Lambda the Ultimate

On Understanding Types, Data Abstraction, and Polymorphism
started 8/11/2002; 3:01:57 AM - last post 8/12/2002; 8:23:10 AM

jon fernquest - On Understanding Types, Data Abstraction, and Polymorphism

8/11/2002; 3:01:57 AM (reads: 1921, responses: 7)

On Understanding Types, Data Abstraction, and Polymorphism

In this classic survey of types and polymorphism, the typed lambda-calculus is extended "with type facilities that are more powerful and expressive than those of existing programming languages."

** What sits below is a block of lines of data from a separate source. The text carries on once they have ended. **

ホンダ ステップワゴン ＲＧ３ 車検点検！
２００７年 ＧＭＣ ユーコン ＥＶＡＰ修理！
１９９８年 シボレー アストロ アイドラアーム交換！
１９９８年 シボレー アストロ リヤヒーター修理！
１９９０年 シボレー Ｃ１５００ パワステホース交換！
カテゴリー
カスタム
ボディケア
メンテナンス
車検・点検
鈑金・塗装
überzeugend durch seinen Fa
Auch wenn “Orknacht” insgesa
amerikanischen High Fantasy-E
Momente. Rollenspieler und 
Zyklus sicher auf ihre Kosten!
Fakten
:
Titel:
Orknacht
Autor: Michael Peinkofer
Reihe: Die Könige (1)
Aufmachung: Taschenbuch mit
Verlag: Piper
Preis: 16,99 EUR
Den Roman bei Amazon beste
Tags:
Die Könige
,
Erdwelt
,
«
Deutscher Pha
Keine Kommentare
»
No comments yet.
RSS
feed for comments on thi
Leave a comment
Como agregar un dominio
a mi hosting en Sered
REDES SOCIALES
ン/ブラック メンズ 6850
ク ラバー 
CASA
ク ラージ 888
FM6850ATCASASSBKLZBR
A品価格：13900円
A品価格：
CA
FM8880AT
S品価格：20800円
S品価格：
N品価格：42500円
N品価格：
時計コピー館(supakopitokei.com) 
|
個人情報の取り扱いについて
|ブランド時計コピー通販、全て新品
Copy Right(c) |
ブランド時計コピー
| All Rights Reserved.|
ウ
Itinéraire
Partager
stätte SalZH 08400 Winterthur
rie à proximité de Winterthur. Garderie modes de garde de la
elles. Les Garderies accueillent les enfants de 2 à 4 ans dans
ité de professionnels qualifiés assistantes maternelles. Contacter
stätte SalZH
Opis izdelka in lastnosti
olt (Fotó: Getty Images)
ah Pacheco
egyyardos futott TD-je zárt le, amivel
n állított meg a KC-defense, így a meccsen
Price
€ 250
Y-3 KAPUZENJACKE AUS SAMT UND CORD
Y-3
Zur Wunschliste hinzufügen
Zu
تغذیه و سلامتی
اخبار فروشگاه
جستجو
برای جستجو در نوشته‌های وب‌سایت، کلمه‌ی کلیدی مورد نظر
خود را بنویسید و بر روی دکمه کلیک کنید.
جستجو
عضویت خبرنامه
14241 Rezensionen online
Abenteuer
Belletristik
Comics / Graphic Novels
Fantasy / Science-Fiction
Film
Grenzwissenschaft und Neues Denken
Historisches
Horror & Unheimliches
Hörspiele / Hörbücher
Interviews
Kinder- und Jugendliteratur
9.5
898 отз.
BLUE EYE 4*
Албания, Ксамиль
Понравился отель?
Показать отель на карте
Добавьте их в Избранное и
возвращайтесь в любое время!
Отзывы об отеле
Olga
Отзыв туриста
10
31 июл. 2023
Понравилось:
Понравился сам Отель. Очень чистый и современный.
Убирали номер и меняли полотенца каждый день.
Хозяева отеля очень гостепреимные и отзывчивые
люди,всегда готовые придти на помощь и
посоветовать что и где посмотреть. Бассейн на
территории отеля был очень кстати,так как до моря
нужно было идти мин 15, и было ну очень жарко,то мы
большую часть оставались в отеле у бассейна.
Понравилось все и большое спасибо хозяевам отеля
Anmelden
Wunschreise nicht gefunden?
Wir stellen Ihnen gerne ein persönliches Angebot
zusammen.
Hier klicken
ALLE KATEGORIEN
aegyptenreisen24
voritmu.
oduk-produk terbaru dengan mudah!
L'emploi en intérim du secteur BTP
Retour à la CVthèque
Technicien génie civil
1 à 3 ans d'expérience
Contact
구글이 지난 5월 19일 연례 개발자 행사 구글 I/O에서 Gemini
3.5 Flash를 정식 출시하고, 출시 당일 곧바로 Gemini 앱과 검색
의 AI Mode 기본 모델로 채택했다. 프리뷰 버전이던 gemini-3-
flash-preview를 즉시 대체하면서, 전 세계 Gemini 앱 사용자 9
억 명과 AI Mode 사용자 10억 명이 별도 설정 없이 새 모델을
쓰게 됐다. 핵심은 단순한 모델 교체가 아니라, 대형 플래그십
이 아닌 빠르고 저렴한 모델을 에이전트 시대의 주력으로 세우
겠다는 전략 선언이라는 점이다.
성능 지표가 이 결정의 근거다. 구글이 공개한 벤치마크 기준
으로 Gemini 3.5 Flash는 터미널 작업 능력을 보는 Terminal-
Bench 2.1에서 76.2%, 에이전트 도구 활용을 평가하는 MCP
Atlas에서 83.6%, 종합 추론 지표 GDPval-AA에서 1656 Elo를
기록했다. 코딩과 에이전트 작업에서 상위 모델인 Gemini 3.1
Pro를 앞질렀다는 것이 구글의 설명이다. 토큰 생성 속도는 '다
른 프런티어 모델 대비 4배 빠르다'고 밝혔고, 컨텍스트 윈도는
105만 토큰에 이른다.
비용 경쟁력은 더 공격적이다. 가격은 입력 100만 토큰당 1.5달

"Object-oriented languages provide both a framework and a motivation for exploring the interaction among the concepts of type, data abstraction, and polymorphism, since they extend the notion of type to data abstraction and since type inheritance is an important form of polymorphism. We develop a lambda-calculus based model for type systems that allows us to explore these interactions in a simple setting, unencumbered by complexities of production programming languages... The evolution of languages from untyped universes to monomorphic and then polymorphic type systems is reviewed. Mechanisms for polymorphism such as overloading, coercion, subtyping, and parameterization are examined. A unifying framework for polymorphic type systems is developed in terms of the typed lambda-calculus augmented to include binding of types by quantification as well as binding of values by abstraction. The typed lambda-calculus is augmented by universal quantification to model generic functions with type parameters, existential quantification and packaging (information hiding) to model abstract data types, and bounded quantification to model subtypes and type inheritance. In this way we obtain a simple and precise characterization of a powerful type system that includes abstract data types, parametric polymorphism, and multiple inheritance in a single consistent framework." (1)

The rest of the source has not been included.